Data extracts START

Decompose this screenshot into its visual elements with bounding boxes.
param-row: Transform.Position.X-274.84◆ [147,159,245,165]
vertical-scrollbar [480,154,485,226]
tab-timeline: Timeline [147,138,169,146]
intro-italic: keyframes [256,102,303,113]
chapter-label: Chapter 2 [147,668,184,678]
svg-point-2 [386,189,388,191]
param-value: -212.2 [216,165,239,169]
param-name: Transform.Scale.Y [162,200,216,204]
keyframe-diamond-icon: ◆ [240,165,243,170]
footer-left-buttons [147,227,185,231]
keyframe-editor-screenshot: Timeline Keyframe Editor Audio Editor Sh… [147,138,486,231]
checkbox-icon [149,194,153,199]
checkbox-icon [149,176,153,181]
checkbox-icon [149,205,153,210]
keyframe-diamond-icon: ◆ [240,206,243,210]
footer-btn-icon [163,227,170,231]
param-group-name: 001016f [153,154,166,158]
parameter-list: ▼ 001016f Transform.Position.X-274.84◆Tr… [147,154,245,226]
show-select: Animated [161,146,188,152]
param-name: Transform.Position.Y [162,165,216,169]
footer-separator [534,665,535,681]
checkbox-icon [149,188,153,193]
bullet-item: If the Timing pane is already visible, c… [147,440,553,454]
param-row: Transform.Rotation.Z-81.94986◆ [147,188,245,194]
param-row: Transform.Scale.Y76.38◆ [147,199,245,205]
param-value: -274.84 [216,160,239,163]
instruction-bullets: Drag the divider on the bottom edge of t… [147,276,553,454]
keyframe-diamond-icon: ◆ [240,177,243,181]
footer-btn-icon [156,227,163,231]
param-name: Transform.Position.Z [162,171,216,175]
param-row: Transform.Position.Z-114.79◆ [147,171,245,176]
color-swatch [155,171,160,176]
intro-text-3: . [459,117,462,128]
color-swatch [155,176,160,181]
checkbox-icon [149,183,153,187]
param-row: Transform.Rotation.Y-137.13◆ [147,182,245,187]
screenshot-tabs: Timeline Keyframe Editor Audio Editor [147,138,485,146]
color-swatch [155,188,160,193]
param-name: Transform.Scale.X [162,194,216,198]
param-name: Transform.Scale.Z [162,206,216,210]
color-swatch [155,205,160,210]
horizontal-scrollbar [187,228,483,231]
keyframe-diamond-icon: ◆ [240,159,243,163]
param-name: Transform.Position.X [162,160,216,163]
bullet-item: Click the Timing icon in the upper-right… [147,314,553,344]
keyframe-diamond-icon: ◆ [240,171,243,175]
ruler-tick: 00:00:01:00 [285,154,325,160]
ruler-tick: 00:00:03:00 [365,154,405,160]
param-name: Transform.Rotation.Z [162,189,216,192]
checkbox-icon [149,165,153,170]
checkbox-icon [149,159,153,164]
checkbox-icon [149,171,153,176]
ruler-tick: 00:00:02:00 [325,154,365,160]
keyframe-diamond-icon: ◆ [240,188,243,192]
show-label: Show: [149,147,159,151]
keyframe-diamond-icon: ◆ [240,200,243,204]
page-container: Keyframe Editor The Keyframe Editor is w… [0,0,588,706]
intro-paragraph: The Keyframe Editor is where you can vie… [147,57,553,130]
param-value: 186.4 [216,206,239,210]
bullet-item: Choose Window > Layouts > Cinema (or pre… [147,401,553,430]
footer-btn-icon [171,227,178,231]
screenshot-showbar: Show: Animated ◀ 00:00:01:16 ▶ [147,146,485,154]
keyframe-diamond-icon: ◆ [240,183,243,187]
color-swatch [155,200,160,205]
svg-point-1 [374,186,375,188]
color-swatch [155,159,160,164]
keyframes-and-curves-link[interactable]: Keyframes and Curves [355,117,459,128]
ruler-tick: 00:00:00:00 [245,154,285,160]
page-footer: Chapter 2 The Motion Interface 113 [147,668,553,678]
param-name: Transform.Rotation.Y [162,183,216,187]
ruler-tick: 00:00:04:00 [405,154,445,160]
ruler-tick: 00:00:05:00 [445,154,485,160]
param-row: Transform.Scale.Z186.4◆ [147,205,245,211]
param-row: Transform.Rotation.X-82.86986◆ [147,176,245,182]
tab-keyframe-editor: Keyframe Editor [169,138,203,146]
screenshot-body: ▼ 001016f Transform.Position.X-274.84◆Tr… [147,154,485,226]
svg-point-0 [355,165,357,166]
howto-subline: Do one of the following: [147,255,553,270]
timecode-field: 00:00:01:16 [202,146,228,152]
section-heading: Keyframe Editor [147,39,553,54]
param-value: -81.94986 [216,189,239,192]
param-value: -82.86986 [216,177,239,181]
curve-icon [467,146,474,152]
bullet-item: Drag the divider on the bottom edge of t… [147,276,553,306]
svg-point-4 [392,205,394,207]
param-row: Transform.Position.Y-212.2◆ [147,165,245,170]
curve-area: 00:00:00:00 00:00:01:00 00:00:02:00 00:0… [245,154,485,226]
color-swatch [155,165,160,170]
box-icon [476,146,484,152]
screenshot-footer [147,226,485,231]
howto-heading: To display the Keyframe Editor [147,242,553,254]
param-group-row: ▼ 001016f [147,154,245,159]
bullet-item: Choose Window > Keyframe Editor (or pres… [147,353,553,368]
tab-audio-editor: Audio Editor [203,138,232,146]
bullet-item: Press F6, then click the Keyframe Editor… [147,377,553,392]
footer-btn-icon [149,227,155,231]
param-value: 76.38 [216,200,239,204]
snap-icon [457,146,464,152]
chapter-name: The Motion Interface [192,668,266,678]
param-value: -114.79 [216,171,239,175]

Data extracts END

» Exercise requirements: Show every line from the entries above in which the word "heading" appears.

» Written reply:
section-heading: Keyframe Editor [147,39,553,54]
howto-heading: To display the Keyframe Editor [147,242,553,254]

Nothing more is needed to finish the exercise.